Stewardship is focusing on God as we use the gifts God has given us: money, time, and talents. Because God has created everything, nothing belongs to us.


We are caretakers of someone else’s belongings. We are stewards, and neither owners nor hoarders.


Now, picture the scene. Thousands of people were gathered around Jesus, stepping on one another to get close. He was teaching against the hypocrisy of the Pharisees when someone from the crowd called out, “Teacher, please tell my brother to divide our father’s estate with me.”


Jesus declined to get involved by saying, “Beware! Guard against every kind of greed. Life is not measured by how much you own.” (Luke 12:15)


This raises the question, “If life’s not measured by how much you own, what is it measured by?”


You could ask the man whose brother wouldn’t divide their father’s estate.

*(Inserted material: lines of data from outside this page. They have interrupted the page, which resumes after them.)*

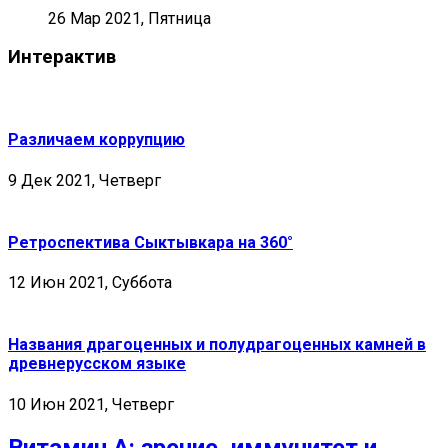
26 Мар 2021, Пятница
Интерактив
Различаем коррупцию
9 Дек 2021, Четверг
Ретроспектива Сыктывкара на 360°
12 Июн 2021, Суббота
Названия драгоценных и полудрагоценных камней в
древнерусском языке
10 Июн 2021, Четверг
Витамин А: зрение, иммунитет и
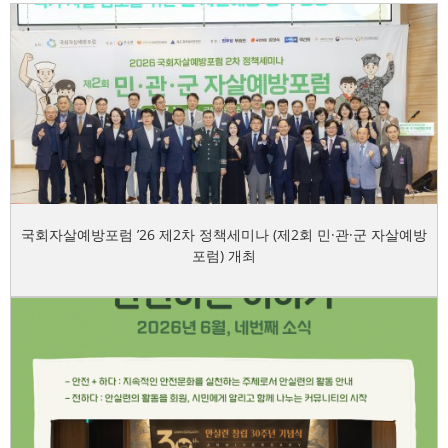
국회자살예방포럼 ’26 제2차 정책세미나 (제2회 민·관·군 자살예방
포럼) 개최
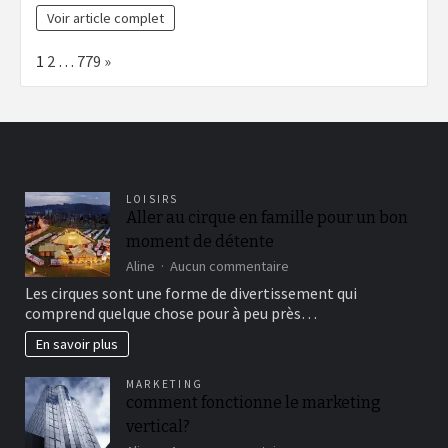
Voir article complet
Page:
Next
1
2
…
779
»
LOISIRS
Aller au cirque en famille pour un bon
moment de détente
sur
Aline
Aucun commentaire
Aller
Les cirques sont une forme de divertissement qui
au
comprend quelque chose pour à peu près…
cirque
en
En savoir plus
famille
pour
MARKETING
un
comment fonctionne le marketing
bon
vertical?
moment
de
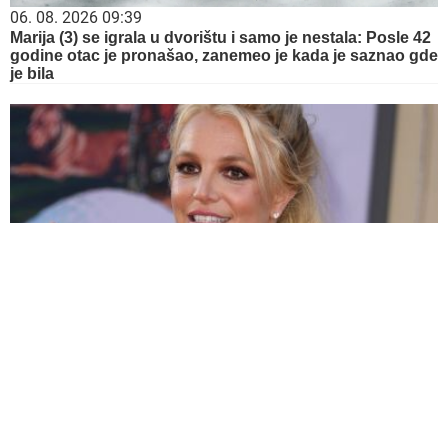
06. 08. 2026 09:39
Marija (3) se igrala u dvorištu i samo je nestala: Posle 42
godine otac je pronašao, zanemeo je kada je saznao gde
je bila
BRITNI SPIRS U NAJLIČNIJOJ IZJAVI DO SADA: "Žao
mi je zbog grešaka koje...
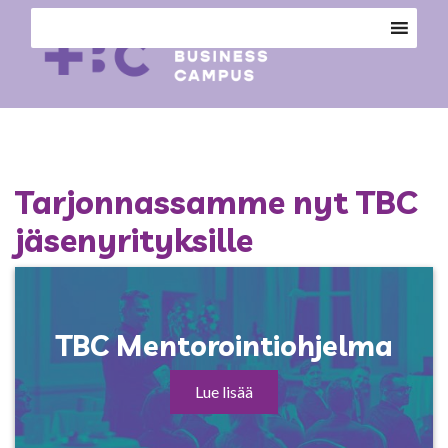
Tarjonnassamme nyt TBC
jäsenyrityksille
TBC Mentorointiohjelma
Lue lisää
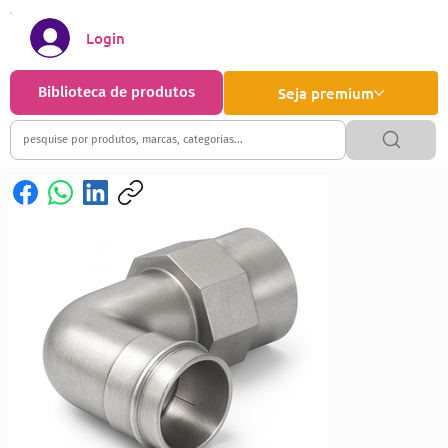
Login
Biblioteca de produtos
Seja premium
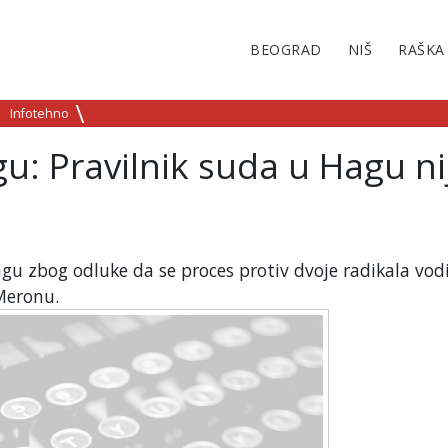
BEOGRAD
NIŠ
RAŠKA
Infotehno
u: Pravilnik suda u Hagu ni
gu zbog odluke da se proces protiv dvoje radikala vod
Meronu.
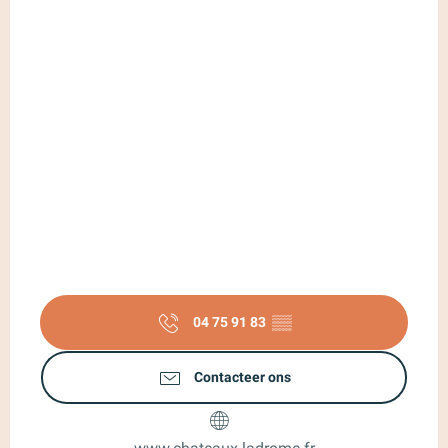
04 75 91 83
▒▒
Contacteer ons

No, don’t ask the brother, ask their deceased father. All his wealth didn’t have the power to add a day to his life. He couldn’t buy anything to prevent his death. So why does that man want access to the same thing that failed his father? Jesus gives an uncompromising response. “Guard against every kind of greed.”


God has designed our hearts to tell us what’s valuable, what’s satisfying. Sin distorts those values. Money is a tool that helps us build satisfaction, but it is not the satisfaction itself. In Christ, there is great satisfaction in the things money cannot buy.


That’s why they say that if you’re unhappy before you win the lottery, you’ll be unhappy if you were to win it. It’s not just greed that’s a heart issue, not a financial issue.


So is happiness. So is holiness. Right? Holiness is not a financial issue, it’s a heart issue.


Or another way to put it is, “Greed is having one-way pockets.” When money itself becomes the purpose of living or the definition of happiness, we cut out God.


God created us to be satisfied in him, the Creator, not the stuff of creation.


Sharing and giving brings a satisfaction that money cannot buy.


We don’t know if that man found another arbiter to settle the estate with his brother. We don’t know if he found Jesus’ teaching about greed truthful and started measuring life by spiritual things.


We simply know that’s our choice today.


Greed – those one-way pockets – greed that lies and tells us our value is wrapped up in the stuff we own (and what our children might fight over because we cannot take it when we die).


Or… stewardship – two-way pockets – that leads us to what is the true measure of life, a life rich in God.

Greed is having one-way pockets.

Stewardship is having two-way pockets.


“Beware! Guard against every kind of greed.

Life is not measured by how much you own.”